Business tourist arrivals also reduced from 506,054 tourists in 2014 to 499,584 in 2015 which translated to 1.3 percent decline. However, there was an increase in conference arrivals from 21,013 in 2014 to 22,902 in 2015 representing an increase of 9 percent. The total number of tourist visits to the five national parks inclusive of Lusaka Park was 101, 972.

South Luangwa National Park had the highest number of tourists at 43, 653 while Lower Zambezi National Park recorded the least tourists at 9,011.

The Victoria Falls, which is one of the Seven Wonders of the World and Zambia’s flagship tourism product, recorded 141,929 tourists compared to 152,798 tourists in 2014, representing a drop of 7.7 percent.

During the year under review, the total number of rooms available was 43,119 as compared to 42,932 in 2014, representing an increase of 0.4 percent.

The 2015 national annual average room occupancy rate increased from 61.9 percent in 2014 to 69.8 percent in 2015 while the national annual average bed occupancy rate during the year under review was 71.4 percent compared 72.2 percent in 2014.

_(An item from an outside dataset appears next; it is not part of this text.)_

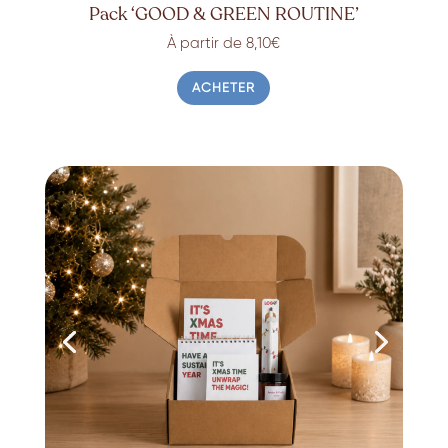
Pack ‘GOOD & GREEN ROUTINE’
À partir de 8,10€
ACHETER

The increase in room occupancy rate could be attributed to increase in domestic tourism activities and Meeting Incentives Conferencing and Exhibitions (MICE).

The average length of stay reduced to four days in 2015 as compared to five and half days in 2014. The number of people employed in the hospitality industry during the year under review was 57,384 compared 57,003 in 2014 recording an increase of 0.7 percent.

Southern Province recorded a high number of employees accounting for 22,872 employees in the hospitality industry while Northern Province had the least record of employees at 836.

The annual tourism earnings increased from K3, 945,710,713.08 in 2014 to K4, 408, 160,075.42 in 2015 representing an increase of 11.38 percent.

However, the annual tourism earning, when converted to the United States Dollars dropped by 34.9% from US$616 million in 2014 to US$ 401 million in 2015.